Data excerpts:
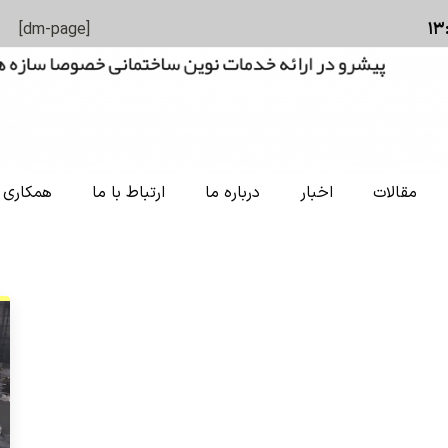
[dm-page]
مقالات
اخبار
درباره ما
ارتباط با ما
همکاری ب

==

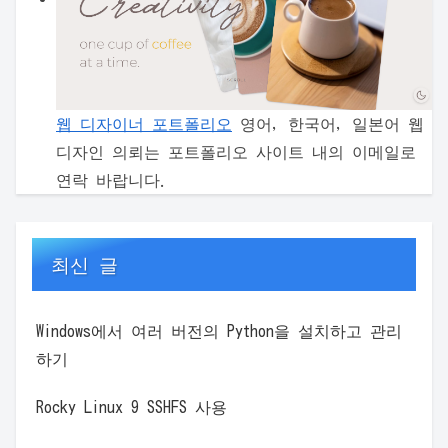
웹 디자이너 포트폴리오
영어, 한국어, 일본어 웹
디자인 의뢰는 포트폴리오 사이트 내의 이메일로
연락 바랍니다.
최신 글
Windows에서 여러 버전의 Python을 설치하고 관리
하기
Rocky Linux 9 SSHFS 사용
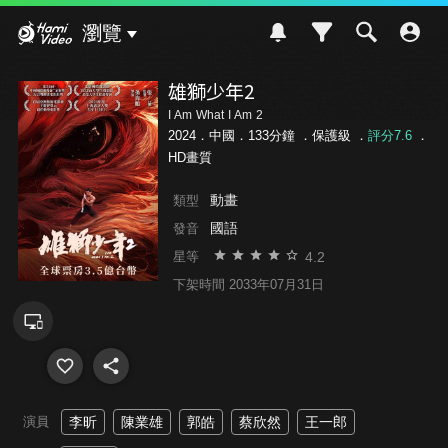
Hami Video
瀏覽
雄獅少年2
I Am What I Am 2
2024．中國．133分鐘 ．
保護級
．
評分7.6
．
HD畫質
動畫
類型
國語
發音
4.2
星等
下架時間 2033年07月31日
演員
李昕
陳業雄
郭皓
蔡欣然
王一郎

• **WORK ORDER**:
Lines that contain "포트폴리오" are the result; find them in the entries above and copy each one.

• **EXERCISE OUTPUT**:
웹 디자이너 포트폴리오
디자인 의뢰는 포트폴리오 사이트 내의 이메일로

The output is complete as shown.